The Lao economy is on course for moderately improved growth in 2021, despite an outbreak of Covid-19 denting the promising economic recovery made earlier in the year, according to the World Bank.
The Bank’s latest Economic Monitor for Laos – A Path to Recovery – predicts that gross domestic product (GDP) growth will rise to 3.6 per cent in 2021, against a figure of 0.5 per cent in 2020.
This forecast is down from the four per cent growth projected in March 2021, and depends on various assumptions, including economic recovery in neighbouring countries, accelerated vaccination rates, and mitigation of community outbreaks of the virus over the rest of the year.
Growth could yet fall further if the Covid outbreak worsens and strong lockdown measures persist, or if Laos again suffers repeated natural disasters such as flooding, drought, or outbreaks of livestock disease, the report said.
Agriculture and industry are driving much of the growth, with agricultural exports increasing, while electricity, mining and manufacturing exports have rebounded from the trade slowdown last year.
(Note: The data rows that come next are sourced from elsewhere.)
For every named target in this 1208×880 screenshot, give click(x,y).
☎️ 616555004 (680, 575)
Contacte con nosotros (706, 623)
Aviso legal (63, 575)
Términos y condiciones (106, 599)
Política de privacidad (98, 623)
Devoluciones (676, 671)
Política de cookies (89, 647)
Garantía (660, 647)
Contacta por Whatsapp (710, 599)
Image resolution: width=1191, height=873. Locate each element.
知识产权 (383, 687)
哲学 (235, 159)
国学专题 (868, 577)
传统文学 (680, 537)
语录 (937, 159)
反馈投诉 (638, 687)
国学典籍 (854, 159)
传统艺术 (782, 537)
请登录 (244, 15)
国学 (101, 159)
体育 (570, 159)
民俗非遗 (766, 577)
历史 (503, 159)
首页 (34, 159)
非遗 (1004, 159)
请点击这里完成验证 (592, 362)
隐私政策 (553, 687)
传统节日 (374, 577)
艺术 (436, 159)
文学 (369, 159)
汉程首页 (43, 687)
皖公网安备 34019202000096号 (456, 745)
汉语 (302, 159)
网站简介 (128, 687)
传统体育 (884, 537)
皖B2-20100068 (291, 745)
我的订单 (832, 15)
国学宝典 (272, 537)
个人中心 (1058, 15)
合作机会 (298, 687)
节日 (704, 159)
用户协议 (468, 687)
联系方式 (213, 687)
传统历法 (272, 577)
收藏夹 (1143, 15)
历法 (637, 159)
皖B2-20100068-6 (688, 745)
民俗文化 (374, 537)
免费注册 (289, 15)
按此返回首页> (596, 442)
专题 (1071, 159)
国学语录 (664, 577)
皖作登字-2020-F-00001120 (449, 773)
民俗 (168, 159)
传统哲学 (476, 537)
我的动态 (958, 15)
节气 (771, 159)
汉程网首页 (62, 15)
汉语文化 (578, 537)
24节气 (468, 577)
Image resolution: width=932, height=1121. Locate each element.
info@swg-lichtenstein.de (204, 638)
In tourism, hospitality, transport, and other services however, lockdowns and the continuing curbs on international travel mean that most firms are struggling, depriving the country of a major income source.
The newly-appointed World Bank country manager for Laos Alex Kremer said: “Laos is doing well to contain the coronavirus and get vaccinations out across the population.
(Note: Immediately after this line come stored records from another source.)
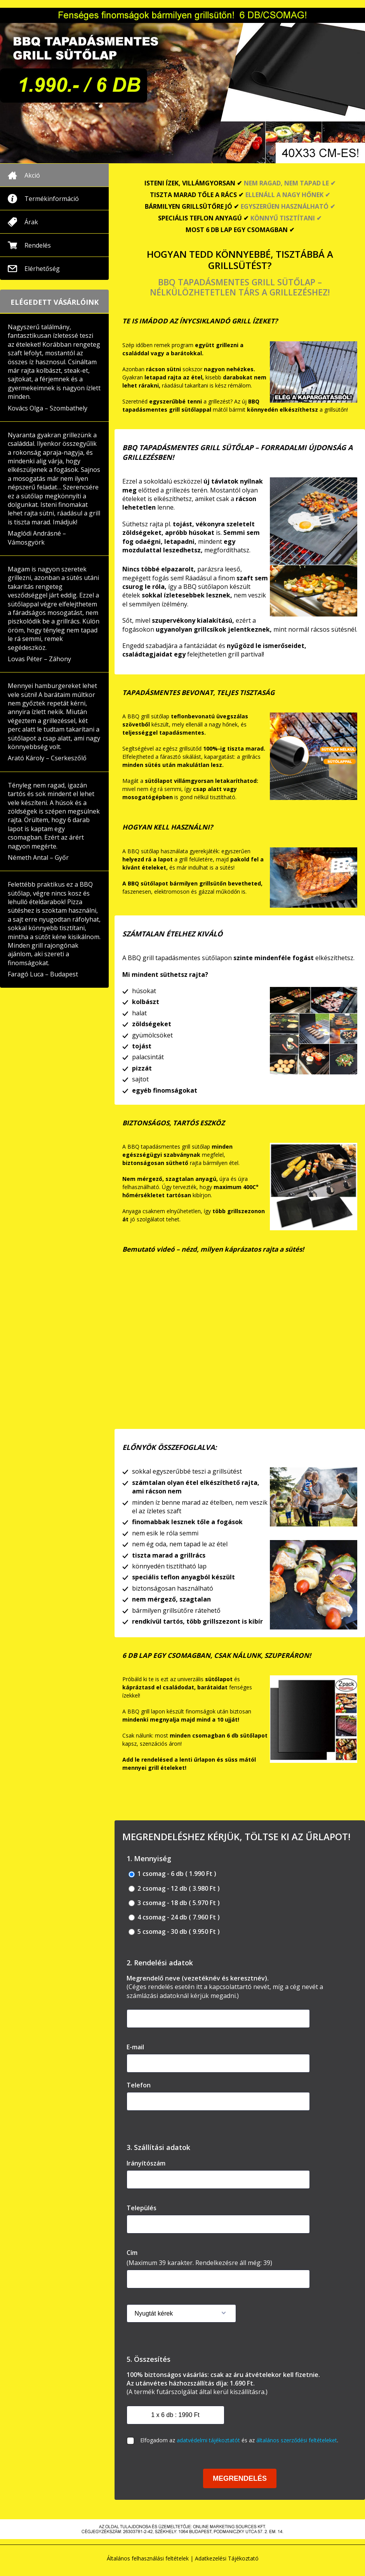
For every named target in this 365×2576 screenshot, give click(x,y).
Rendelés (37, 245)
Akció (32, 175)
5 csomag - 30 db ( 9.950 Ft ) (174, 1932)
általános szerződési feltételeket (296, 2440)
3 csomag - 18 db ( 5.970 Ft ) (174, 1903)
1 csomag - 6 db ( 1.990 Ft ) (172, 1874)
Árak (31, 222)
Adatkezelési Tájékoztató (227, 2558)
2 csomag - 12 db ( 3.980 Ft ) (174, 1888)
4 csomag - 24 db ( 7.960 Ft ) (174, 1917)
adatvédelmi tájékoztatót (208, 2440)
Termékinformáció (51, 198)
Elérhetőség (42, 268)
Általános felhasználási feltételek (148, 2558)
“However, the risk of debt distress, a weak kip, and low government revenues continue to limit the government’s options for reviving the economy. Reforms that would boost private investment, tax payments, and trade would help in this matter.”
According to the report, the falling value of the kip is causing inflation to rise, which in turn has led to worries about access to food and basic goods. This problem is particularly pressing for poor people in towns and cities.
In a thematic section, “impacts of Covid-19 on businesses and households”, the report shows that employment dropped sharply in May this year, while over 30 per cent of family businesses have closed since the start of the pandemic.
Business surveys conducted by the World Bank indicate that monthly sales fell by 48 per cent in March to April 2021. Almost half of all firms have reported cash flow shortages, and more than a quarter of businesses expect to fall into debt over the next six months.
To ease the effects of the economic slowdown, the report recommends that Laos increases the momentum on business reforms and trade facilitation so that it can properly benefit from new infrastructure and trade agreements.
This can be achieved by streamlining current investment regulations and procedures, increasing the ease of doing business, lowering transport and logistics costs, and supporting improved product quality, especially for agricultural exports.
Expanding government support programmes for businesses, along with better promotion of these assistance schemes, would help companies stay afloat and provide vital income and revenue, while measures to help more Lao firms invest in digital technologies or new delivery methods could help companies turn crisis into opportunity, according to the report.
The Lao Economic Monitor is published twice yearly by the World Bank.